BEGIN

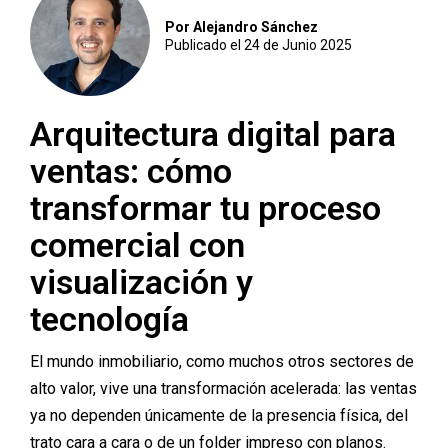
Por Alejandro Sánchez
Publicado el 24 de Junio 2025
Arquitectura digital para
ventas: cómo
transformar tu proceso
comercial con
visualización y
tecnología
El mundo inmobiliario, como muchos otros sectores de
alto valor, vive una transformación acelerada: las ventas
ya no dependen únicamente de la presencia física, del
trato cara a cara o de un folder impreso con planos.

END

Prompt: The answer is the complete set of records, copied exactly, with pictures omitted.

Solution to the exercise:
Por Alejandro Sánchez
Publicado el 24 de Junio 2025
Arquitectura digital para
ventas: cómo
transformar tu proceso
comercial con
visualización y
tecnología
El mundo inmobiliario, como muchos otros sectores de
alto valor, vive una transformación acelerada: las ventas
ya no dependen únicamente de la presencia física, del
trato cara a cara o de un folder impreso con planos.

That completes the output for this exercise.